## Task to carry out
Take the lines below beginning at the line that has "Jahreskonzert (1078, 517)" and stopping after the line that has "2010 (40, 2174)", and print them exactly as they are, with no other lines.

## Data for review
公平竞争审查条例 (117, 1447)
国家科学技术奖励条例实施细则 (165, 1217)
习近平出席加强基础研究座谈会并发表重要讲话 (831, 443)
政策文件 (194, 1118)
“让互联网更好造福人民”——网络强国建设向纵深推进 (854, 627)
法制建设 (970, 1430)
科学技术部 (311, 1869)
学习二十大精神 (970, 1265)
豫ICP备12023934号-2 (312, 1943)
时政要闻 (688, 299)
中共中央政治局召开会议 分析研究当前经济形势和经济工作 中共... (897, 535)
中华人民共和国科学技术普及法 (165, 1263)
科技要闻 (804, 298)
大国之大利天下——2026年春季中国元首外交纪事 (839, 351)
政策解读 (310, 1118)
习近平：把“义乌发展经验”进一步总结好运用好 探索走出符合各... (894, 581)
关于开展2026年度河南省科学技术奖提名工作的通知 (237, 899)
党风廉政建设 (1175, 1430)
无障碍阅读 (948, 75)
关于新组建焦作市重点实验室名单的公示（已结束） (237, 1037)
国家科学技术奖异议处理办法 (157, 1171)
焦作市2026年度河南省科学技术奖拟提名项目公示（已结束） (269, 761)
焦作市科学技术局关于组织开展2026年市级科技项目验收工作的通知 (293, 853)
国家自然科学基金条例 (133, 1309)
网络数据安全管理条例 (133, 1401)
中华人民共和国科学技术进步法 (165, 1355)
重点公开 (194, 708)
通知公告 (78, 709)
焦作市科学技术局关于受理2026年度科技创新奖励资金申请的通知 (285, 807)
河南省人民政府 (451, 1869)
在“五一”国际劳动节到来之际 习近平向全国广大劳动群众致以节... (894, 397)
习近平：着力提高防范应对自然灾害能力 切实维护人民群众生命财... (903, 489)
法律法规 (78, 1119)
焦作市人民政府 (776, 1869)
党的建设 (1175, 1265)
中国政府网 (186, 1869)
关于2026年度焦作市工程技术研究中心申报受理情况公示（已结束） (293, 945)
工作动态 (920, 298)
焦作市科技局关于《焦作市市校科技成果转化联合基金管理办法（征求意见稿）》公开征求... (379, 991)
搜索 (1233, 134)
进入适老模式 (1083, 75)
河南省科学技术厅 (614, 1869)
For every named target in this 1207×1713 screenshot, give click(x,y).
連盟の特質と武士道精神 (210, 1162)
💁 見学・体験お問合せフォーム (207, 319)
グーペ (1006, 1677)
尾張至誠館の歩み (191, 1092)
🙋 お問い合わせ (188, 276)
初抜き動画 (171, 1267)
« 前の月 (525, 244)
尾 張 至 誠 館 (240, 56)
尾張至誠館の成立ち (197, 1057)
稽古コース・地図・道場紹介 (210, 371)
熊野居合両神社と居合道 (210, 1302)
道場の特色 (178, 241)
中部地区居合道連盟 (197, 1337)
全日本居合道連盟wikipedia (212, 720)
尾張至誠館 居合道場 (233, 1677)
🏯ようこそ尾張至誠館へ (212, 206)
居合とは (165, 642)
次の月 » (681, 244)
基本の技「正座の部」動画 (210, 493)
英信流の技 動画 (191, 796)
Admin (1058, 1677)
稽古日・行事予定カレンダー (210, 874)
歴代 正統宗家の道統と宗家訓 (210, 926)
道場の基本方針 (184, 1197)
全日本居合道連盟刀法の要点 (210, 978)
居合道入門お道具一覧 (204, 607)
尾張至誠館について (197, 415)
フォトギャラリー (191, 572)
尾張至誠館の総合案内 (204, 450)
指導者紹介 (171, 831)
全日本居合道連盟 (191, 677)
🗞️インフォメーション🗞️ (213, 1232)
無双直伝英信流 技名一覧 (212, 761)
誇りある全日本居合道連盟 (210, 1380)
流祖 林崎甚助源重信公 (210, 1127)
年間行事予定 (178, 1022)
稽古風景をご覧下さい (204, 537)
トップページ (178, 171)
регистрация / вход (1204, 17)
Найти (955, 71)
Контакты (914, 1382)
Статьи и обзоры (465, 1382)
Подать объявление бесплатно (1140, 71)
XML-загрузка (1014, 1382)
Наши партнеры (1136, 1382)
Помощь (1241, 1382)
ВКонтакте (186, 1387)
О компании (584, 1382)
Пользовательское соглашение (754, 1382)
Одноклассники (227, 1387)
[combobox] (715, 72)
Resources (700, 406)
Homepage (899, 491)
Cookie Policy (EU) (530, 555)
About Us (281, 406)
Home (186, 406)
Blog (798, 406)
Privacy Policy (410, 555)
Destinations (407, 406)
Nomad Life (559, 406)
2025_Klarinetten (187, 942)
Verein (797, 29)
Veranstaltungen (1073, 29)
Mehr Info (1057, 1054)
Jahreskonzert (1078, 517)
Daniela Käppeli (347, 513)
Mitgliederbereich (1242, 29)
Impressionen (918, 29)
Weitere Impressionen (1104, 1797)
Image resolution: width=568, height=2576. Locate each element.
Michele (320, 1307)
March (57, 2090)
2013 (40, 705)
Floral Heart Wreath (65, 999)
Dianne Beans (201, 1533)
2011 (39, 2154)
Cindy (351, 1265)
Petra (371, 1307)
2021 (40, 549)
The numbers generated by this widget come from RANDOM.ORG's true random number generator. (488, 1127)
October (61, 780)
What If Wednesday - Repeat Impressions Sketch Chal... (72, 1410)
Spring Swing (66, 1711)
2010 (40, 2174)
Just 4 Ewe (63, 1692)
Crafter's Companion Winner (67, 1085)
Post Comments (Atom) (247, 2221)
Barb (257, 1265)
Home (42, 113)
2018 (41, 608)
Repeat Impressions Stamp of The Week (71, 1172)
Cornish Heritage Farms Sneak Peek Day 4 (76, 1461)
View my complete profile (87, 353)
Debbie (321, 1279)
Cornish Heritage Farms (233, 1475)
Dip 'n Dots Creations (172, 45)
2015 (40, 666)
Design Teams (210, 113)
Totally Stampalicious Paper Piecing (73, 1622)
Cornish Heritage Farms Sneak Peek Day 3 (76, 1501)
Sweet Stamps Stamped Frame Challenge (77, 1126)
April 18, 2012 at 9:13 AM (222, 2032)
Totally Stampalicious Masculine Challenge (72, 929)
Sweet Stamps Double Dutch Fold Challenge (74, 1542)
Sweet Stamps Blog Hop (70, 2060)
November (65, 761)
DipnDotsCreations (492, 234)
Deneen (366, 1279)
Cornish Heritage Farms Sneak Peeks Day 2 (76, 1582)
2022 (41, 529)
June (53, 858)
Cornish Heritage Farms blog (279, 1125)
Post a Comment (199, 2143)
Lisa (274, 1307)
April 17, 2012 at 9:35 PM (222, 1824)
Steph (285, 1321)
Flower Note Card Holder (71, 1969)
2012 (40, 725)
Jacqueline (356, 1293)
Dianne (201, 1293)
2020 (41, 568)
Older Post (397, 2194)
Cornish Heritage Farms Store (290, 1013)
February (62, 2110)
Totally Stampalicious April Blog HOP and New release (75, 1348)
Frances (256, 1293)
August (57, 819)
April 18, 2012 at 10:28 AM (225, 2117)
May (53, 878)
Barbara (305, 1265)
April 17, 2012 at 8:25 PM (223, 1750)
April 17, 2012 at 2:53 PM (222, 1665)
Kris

## Answer
Jahreskonzert (1078, 517)
Daniela Käppeli (347, 513)
Mitgliederbereich (1242, 29)
Impressionen (918, 29)
Weitere Impressionen (1104, 1797)
Image resolution: width=568, height=2576. Locate each element.
Michele (320, 1307)
March (57, 2090)
2013 (40, 705)
Floral Heart Wreath (65, 999)
Dianne Beans (201, 1533)
2011 (39, 2154)
Cindy (351, 1265)
Petra (371, 1307)
2021 (40, 549)
The numbers generated by this widget come from RANDOM.ORG's true random number generator. (488, 1127)
October (61, 780)
What If Wednesday - Repeat Impressions Sketch Chal... (72, 1410)
Spring Swing (66, 1711)
2010 (40, 2174)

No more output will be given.